The scent of another dog is an important source of information and whilst the thought of smelling rear ends may be unpleasant to us it tells our pets a great deal about their doggy friends.

Dog to Human

So, dogs communicate with each other using body signals and they try to do the same with us. Some signals have close human equivalents and are easy to recognize, others can be misinterpreted or are unclear to us. Yawning is a way to ease tension, dogs tend to yawn when worried or anxious whereas we associate yawning with tiredness.

A dog will continually express itself to us through body posture and facial expression, taking time to understand these expressions enables us to respond accordingly and build a fabulous relationship with our pet.
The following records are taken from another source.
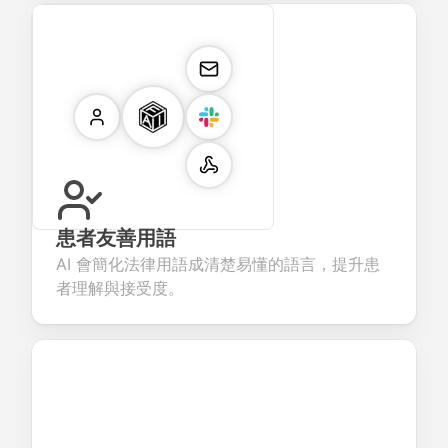
患者友善用語
AI 會簡化法律用語成清楚易懂的語言，提升患
者理解與接受度。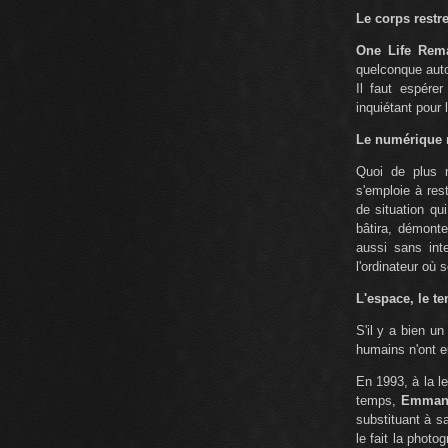
Le corps restre
One Life Rem
quelconque auto
Il faut espére
inquiétant pour l
Le numérique 
Quoi de plus 
s'emploie à res
de situation qu
bâtira, démonte
aussi sans int
l'ordinateur où 
L'espace, le te
S'il y a bien u
humains n'ont e
En 1993, à la l
temps,
Emmanu
substituant à sa
le fait la photo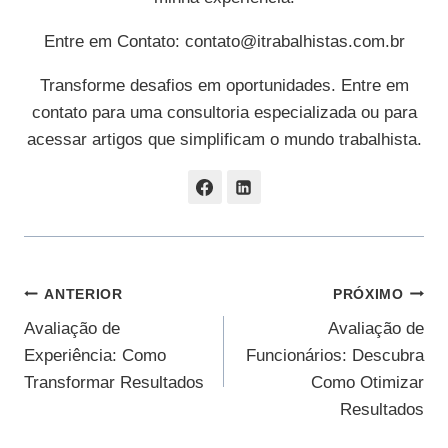
Entre em Contato:
contato@itrabalhistas.com.br
Transforme desafios em oportunidades. Entre em
contato para uma consultoria especializada ou para
acessar artigos que simplificam o mundo trabalhista.
Navegação
ANTERIOR
PRÓXIMO
Avaliação de
Avaliação de
De
Experiência: Como
Funcionários: Descubra
Post
Transformar Resultados
Como Otimizar
Resultados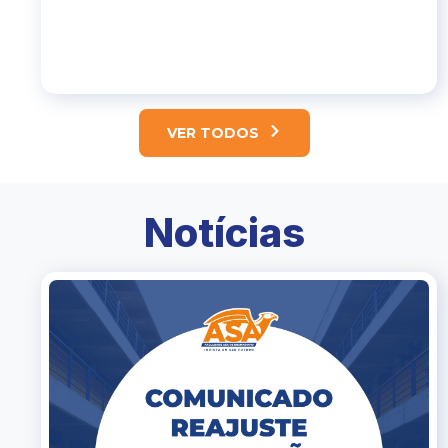
VER TODOS
Notícias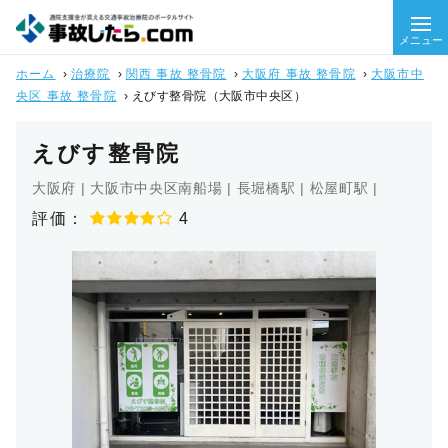
メニュー
ホーム
›
治療院
›
関西 事故 整骨院
›
大阪府 事故 整骨院
›
大阪市中
央区 事故 整骨院
›
えびす整骨院（大阪市中央区）
えびす整骨院
大阪府 | 大阪市中央区南船場 | 長堀橋駅 | 松屋町駅 |
評価：
4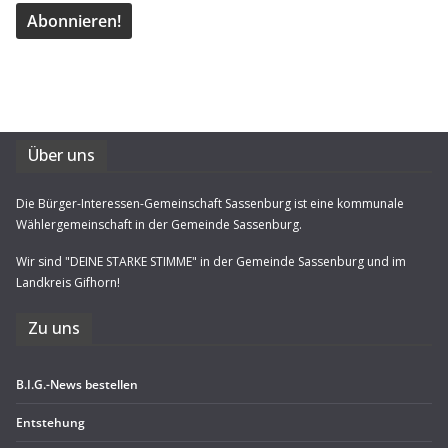
Über uns
Die Bürger-Interessen-Gemeinschaft Sassenburg ist eine kommunale
Wählergemeinschaft in der Gemeinde Sassenburg.
Wir sind "DEINE STARKE STIMME" in der Gemeinde Sassenburg und im
Landkreis Gifhorn!
Zu uns
B.I.G.-News bestel­len
Ent­ste­hung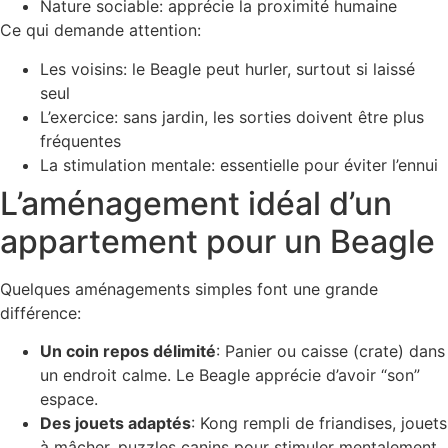
Nature sociable: apprécie la proximité humaine
Ce qui demande attention:
Les voisins: le Beagle peut hurler, surtout si laissé
seul
L’exercice: sans jardin, les sorties doivent être plus
fréquentes
La stimulation mentale: essentielle pour éviter l’ennui
L’aménagement idéal d’un
appartement pour un Beagle
Quelques aménagements simples font une grande
différence:
Un coin repos délimité
: Panier ou caisse (crate) dans
un endroit calme. Le Beagle apprécie d’avoir “son”
espace.
Des jouets adaptés
: Kong rempli de friandises, jouets
à mâcher, puzzles canins pour stimuler mentalement.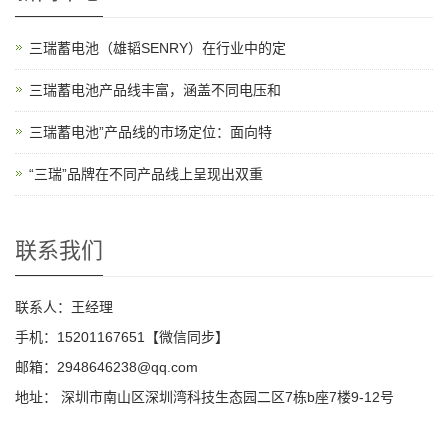
三瑞蓄电池（雄韬SENRY）在行业中的定
三瑞蓄电池产品线丰富，涵盖不同电压和
三瑞蓄电池”产品线的市场定位：面向特
“三瑞”品牌在不同产品线上呈现出双重
联系我们
联系人：王经理
手机：15201167651【微信同步】
邮箱：2948646238@qq.com
地址： 深圳市南山区深圳湾科技生态园二区7栋b座7楼9-12号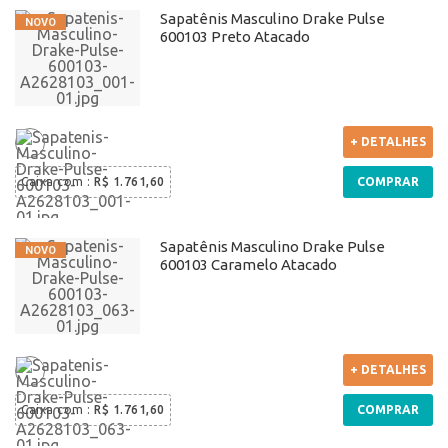
Sapatênis Masculino Drake Pulse
600103 Preto Atacado
+ DETALHES
Caixa com
:
R$ 1.761,60
COMPRAR
Sapatênis Masculino Drake Pulse
600103 Caramelo Atacado
+ DETALHES
Caixa com
:
R$ 1.761,60
COMPRAR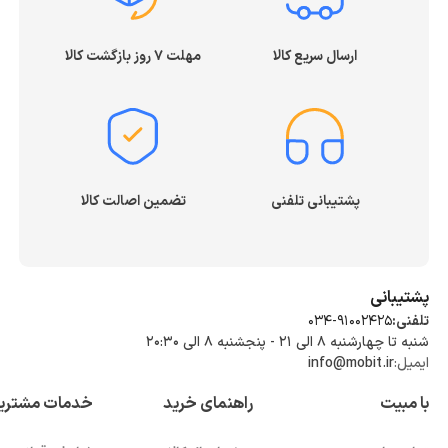
ارسال سریع کالا
مهلت ۷ روز بازگشت کالا
پشتیبانی تلفنی
تضمین اصالت کالا
پشتیبانی
تلفنی:
034-91002425
شنبه تا چهارشنبه ۸ الی ۲۱ - پنجشنبه 8 الی ۲۰:۳۰
ایمیل:
info@mobit.ir
با مبیت
راهنمای خرید
خدمات مشتری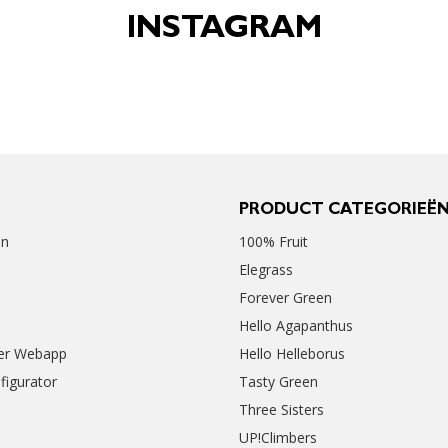
INSTAGRAM
PRODUCT CATEGORIEË
en
100% Fruit
Elegrass
Forever Green
Hello Agapanthus
er Webapp
Hello Helleborus
figurator
Tasty Green
Three Sisters
UP!Climbers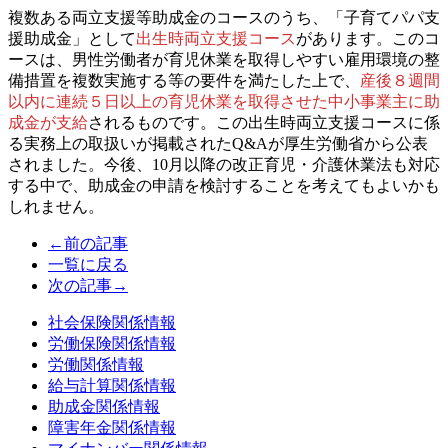
複数ある両立支援等助成金のコースのうち、「子育てパパ支
援助成金」として
出生時両立支援コース
があります。このコ
ースは、男性労働者が育児休業を取得しやすい雇用環境の整
備措置を複数実施する等の要件を満たした上で、
産後８週間
以内に連続５日以上の育児休業を取得させた中小事業主に助
成金が支給
されるものです。この出生時両立支援コースに係
る実務上の取扱いが掲載されたQ&Aが厚生労働省から公表
されました。今後、10月以降の改正育児・介護休業法も対応
する中で、助成金の申請を検討することを考えてもよいかも
しれません。
←前の記事
一覧に戻る
次の記事→
社会保険関係情報
労働保険関係情報
労働関係情報
給与計算関係情報
助成金関係情報
障害年金関係情報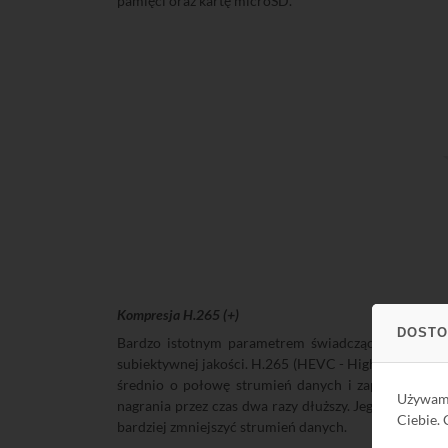
pamięci oraz kartę microSD.
Kompresja H.265 (+)
DOSTO
Bardzo istotnym parametrem świadczącym o zaawans
subiektywnej jakości. H.265 (HEVC - High Efficiency
średnio o połowę strumień danych i zapotrzebowa
Używa
nagrania przez czas dwa razy dłuższy. Jego udosko
Ciebie.
bardziej zmniejszyć strumień danych.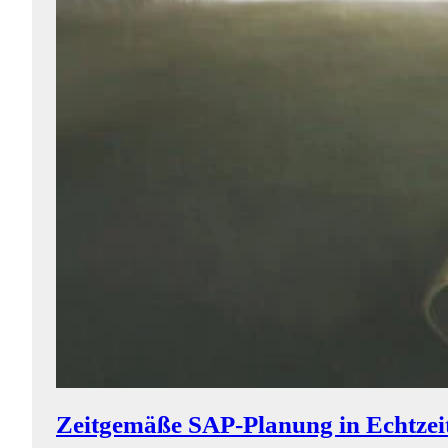
Zeitgemäße SAP-Planung in Echtzeit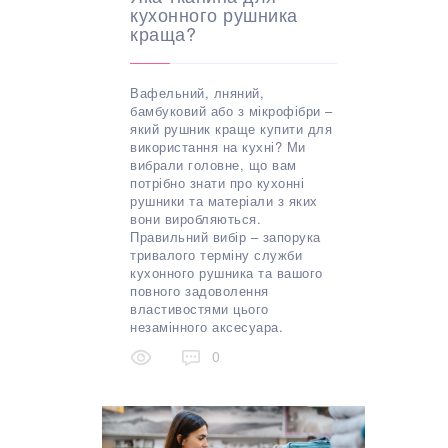
кухонного рушника
краща?
Вафельний, лняний,
бамбуковий або з мікрофібри –
який рушник краще купити для
використання на кухні? Ми
вибрали головне, що вам
потрібно знати про кухонні
рушники та матеріали з яких
вони виробляються.
Правильний вибір – запорука
тривалого терміну служби
кухонного рушника та вашого
повного задоволення
властивостями цього
незамінного аксесуара.
0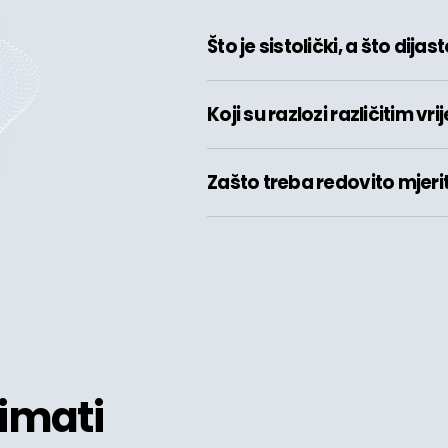
Što je sistolički, a što dijast
Koji su razlozi različitim 
Zašto treba redovito mjeriti
imati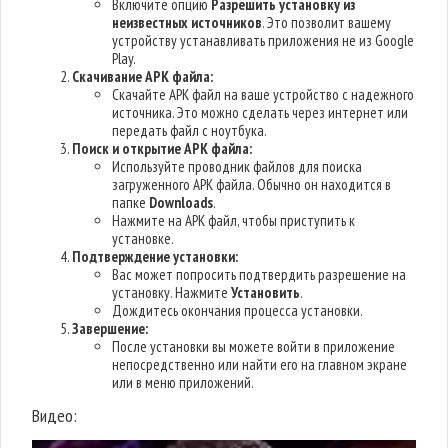
Включите опцию
Разрешить установку из
неизвестных источников
. Это позволит вашему
устройству устанавливать приложения не из Google
Play.
Скачивание APK файла:
Скачайте APK файл на ваше устройство с надежного
источника. Это можно сделать через интернет или
передать файл с ноутбука.
Поиск и открытие APK файла:
Используйте проводник файлов для поиска
загруженного APK файла. Обычно он находится в
папке
Downloads
.
Нажмите на APK файл, чтобы приступить к
установке.
Подтверждение установки:
Вас может попросить подтвердить разрешение на
установку. Нажмите
Установить
.
Дождитесь окончания процесса установки.
Завершение:
После установки вы можете войти в приложение
непосредственно или найти его на главном экране
или в меню приложений.
Видео: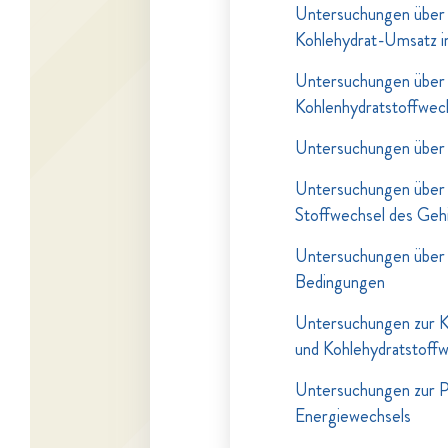
Untersuchungen über 
Kohlehydrat-Umsatz i
Untersuchungen über 
Kohlenhydratstoffwec
Untersuchungen über 
Untersuchungen über 
Stoffwechsel des Geh
Untersuchungen über 
Bedingungen
Untersuchungen zur K
und Kohlehydratstoff
Untersuchungen zur P
Energiewechsels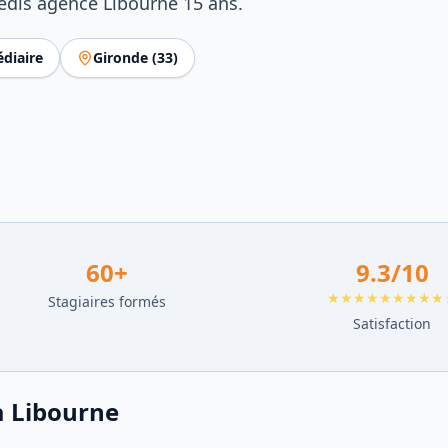
nedis agence Libourne 15 ans.
diaire
Gironde
(
33
)
60
+
9.3
/10
★★★★★★★★★
Stagiaires formés
Satisfaction
à
Libourne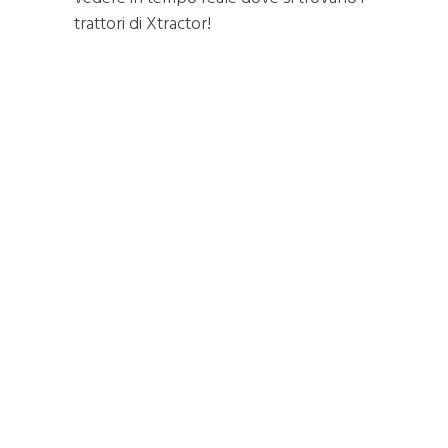
trattori di Xtractor!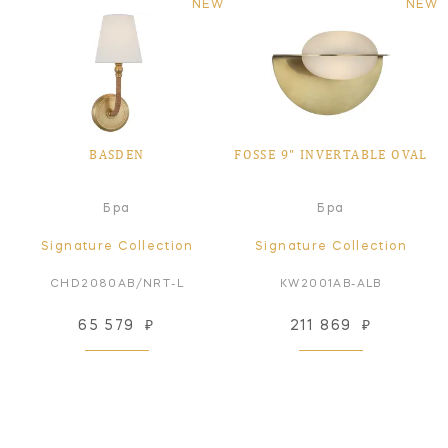
NEW
NEW
BASDEN
FOSSE 9" INVERTABLE OVAL
Бра
Бра
Signature Collection
Signature Collection
CHD2080AB/NRT-L
KW2001AB-ALB
65 579
₽
211 869
₽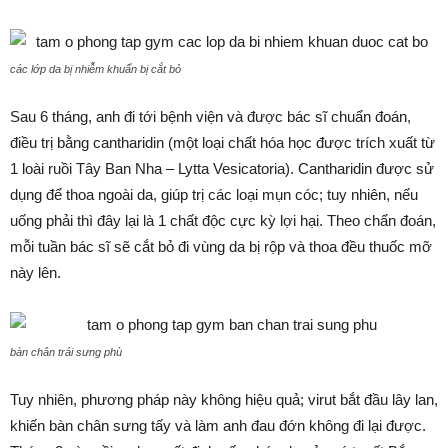
các lớp da bị nhiễm khuẩn bị cắt bỏ
Sau 6 tháng, anh đi tới bệnh viện và được bác sĩ chuẩn đoán,
điều trị bằng cantharidin (một loại chất hóa học được trích xuất từ
1 loài ruồi Tây Ban Nha – Lytta Vesicatoria). Cantharidin được sử
dụng để thoa ngoài da, giúp trị các loại mụn cóc; tuy nhiên, nếu
uống phải thì đây lại là 1 chất độc cực kỳ lợi hại. Theo chẩn đoán,
mỗi tuần bác sĩ sẽ cắt bỏ đi vùng da bị rộp và thoa đều thuốc mỡ
này lên.
bàn chân trái sưng phù
Tuy nhiên, phương pháp này không hiệu quả; virut bắt đầu lây lan,
khiến bàn chân sưng tấy và làm anh đau đớn không đi lại được.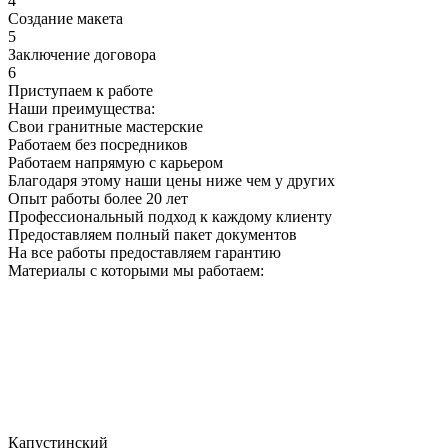
4
Создание макета
5
Заключение договора
6
Приступаем к работе
Наши преимущества:
Свои гранитные мастерские
Работаем без посредников
Работаем напрямую с карьером
Благодаря этому наши цены ниже чем у других
Опыт работы более 20 лет
Профессиональный подход к каждому клиенту
Предоставляем полный пакет документов
На все работы предоставляем гарантию
Материалы с которыми мы работаем:
Капустинский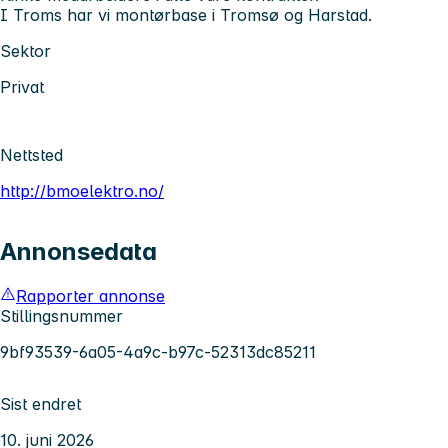
I Troms har vi montørbase i Tromsø og Harstad.
Sektor
Privat
Nettsted
http://bmoelektro.no/
Annonsedata
Rapporter annonse
Stillingsnummer
9bf93539-6a05-4a9c-b97c-52313dc85211
Sist endret
10. juni 2026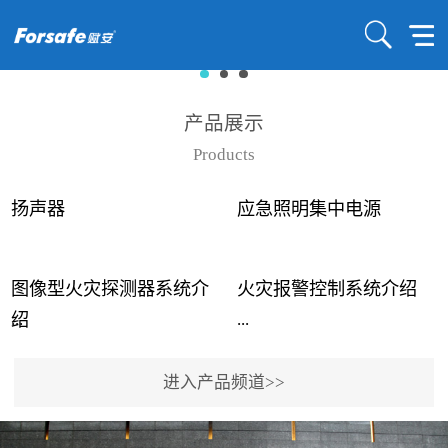
产品展示
Products
扬声器
应急照明集中电源
图像型火灾探测器系统介
火灾报警控制系统介绍
...
...
绍
进入产品频道>>
近年来高大空间建筑火灾
赋安火灾报警控制系统采
事故频发，传统的火灾探
用了具有仲裁机制和冗余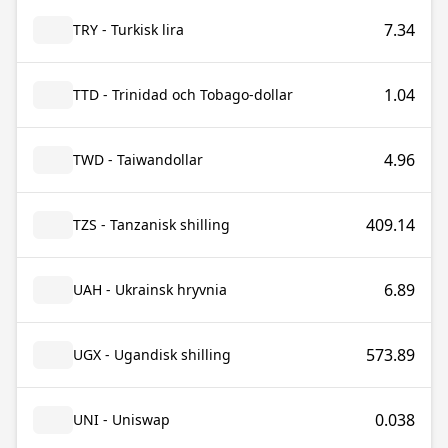
7.34
TRY - Turkisk lira
1.04
TTD - Trinidad och Tobago-dollar
4.96
TWD - Taiwandollar
409.14
TZS - Tanzanisk shilling
6.89
UAH - Ukrainsk hryvnia
573.89
UGX - Ugandisk shilling
0.038
UNI - Uniswap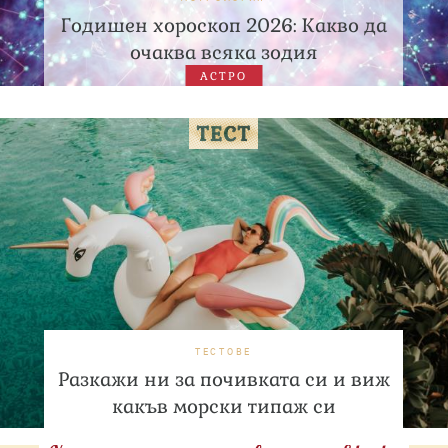
Годишен хороскоп 2026: Какво да
очаква всяка зодия
АСТРО
ТЕСТОВЕ
Разкажи ни за почивката си и виж
какъв морски типаж си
As responsible owners we should be aware of our pets sensitivities, making an effort to learn to read their signals. In the human-dog relationship dogs are more vulnerable than we are as they have far less control over what happens to them.

Human to Dog

Dogs watch us rather than listen to us, they find it much easier to understand our signals and gestures than words. In training it is quicker to teach a dog to respond to a gesture than a spoken command. They observe us closely for any clues as to what might be about to happen and for this reason signals are more effective than words.

Dogs will eventually learn words if the words are repeated often enough but by this time they will have learned the accompanying gestures. A dog will not learn many words, use as few syllables as possible; for example say “bed” rather than “go and lay down”.